It was known to everyone that they had always shared similar taste buds. Like two peas in a pod, they believed that a food without a tingle in your tongue wouldn’t taste like proper food. Junhui loved the spice in his hotpot, and Wonwoo wanted extra chili on his ramen. It worked so well when they ate together that at some point, it worked well enough for Wonwoo to actually start noticing Junhui more than he expected to. 

Finally, the time came: Junhui was back and Wonwoo had a free night. They found themselves at a slightly run-down malatang spot somewhere in Gangnam. It wasn’t anyone’s recommendation; Junhui just picked a random place out of his exploration on Instagram reels. 

Junhui slurped in a bite of Szechuan-spiced meat and immediately scrunched his face. 

“It’s not that spicy,” he pouted, lips pink and slightly glossy from the chili oil. “I think they charge more for extra.”

Wonwoo let out a soft laugh, looking at him fondly, though the way his lips were swollen from the spice wasn’t a good idea at all. “You want me to go complain to the ahjumma in the back?”

“This is your turn to treat. You should get your money’s worth.”

“We’re definitely crossing this one off the list,” Wonwoo said, fishing out a quail egg from the broth and placing it into Junhui’s bowl. “Next time, we go to the place Mingyu recommended.”

Junhui perked up. “My bad for having high expectations,” he muttered, chasing the egg with his chopsticks. “If this turned out good, I was gonna ask Renjun and Chenle to try it with me too.”

“Now you’ll just have to pretend it was incredible,” Wonwoo replied. “Save face.”

Junhui grinned around a mouthful. “You know me so well.”

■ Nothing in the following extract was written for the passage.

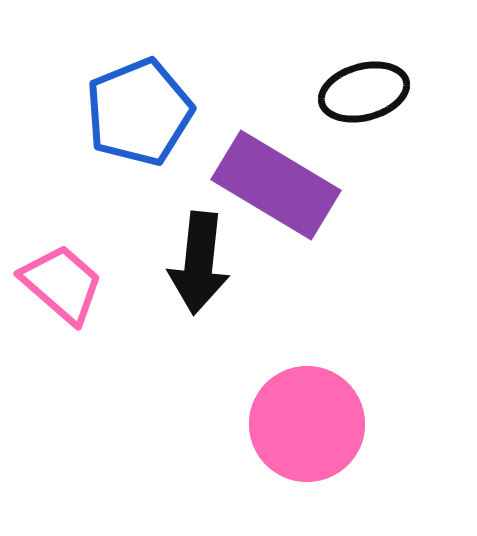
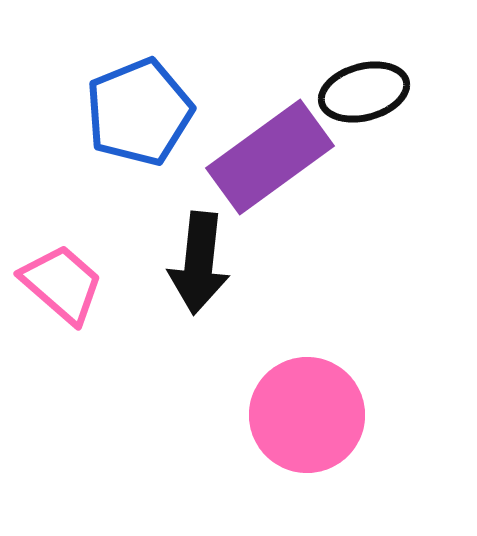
purple rectangle: moved 6 px left, 28 px up; rotated 67 degrees counterclockwise
pink circle: moved 9 px up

Wonwoo watched Junhui chew, studied him like he always did. The way his eyes crinkled when he smiled, the way his hair—slightly longer now, and blonde—kept falling into his eyes until he lazily pushed it back. He hadn’t changed much, and Wonwoo still felt it; the heartbeat, the way his stomach churned just from the thought of how the relationship had become. Because every time Junhui mentioned his friends’ names, Wonwoo could only smile, something polite enough to mask the shift in his chest.

Two things always came to mind. First: of course, he was happy. Junhui’s friends—Renjun, Chenle, a few others whose names he now recognized—had always been kind to him. They’d met a few times to exchange blessings and jokes. Enough to feel, strangely, welcomed. And though both he and Junhui were introverts by default, Wonwoo always found himself a little more awkward at the edges. A little less fluid in conversation.

He was grateful that Junhui had found people who could match his energy, who didn’t mind when he got lost in the details of composing or gaming or certain YouTube rabbit hole. A world where Junhui could be exactly who he was, openly, freely, without having to tuck joy into silence.

But then, the second feeling came. It felt like a loud pang in his heart. Wonwoo didn’t know what to call it because jealousy would’ve been too ridiculous, but it felt low-burning sometimes. It sparked when Junhui spoke about his friends, where Wonwoo would catch glimpses of it through the photos taken at cafés, karaoke clips sent in his chatroom, or even matching cat plushies won at arcades. It was all the moments that were casual, easy, and perhaps lived under sunlight instead of secrecy.

He could imagine it too well; Junhui laughing too loud in public, sharing a table with them in daylight, and linking arms for the sake of a cute picture. Things Wonwoo could do too, technically—they were in the same group, after all. Nothing suspicious about grabbing lunch. It’s never wrong to stand next to each other in frame, or secretly stealing glances during fan meetings.

But frequency breeds speculation, familiarity invites questions. And the love of their fans was something Wonwoo always carried like fine glass. So Wonwoo stayed one step back and kept quiet. He let others post the memories so Junhui may live in the light, while he watched from the safe blur of the background. It is safer, better. Quieter.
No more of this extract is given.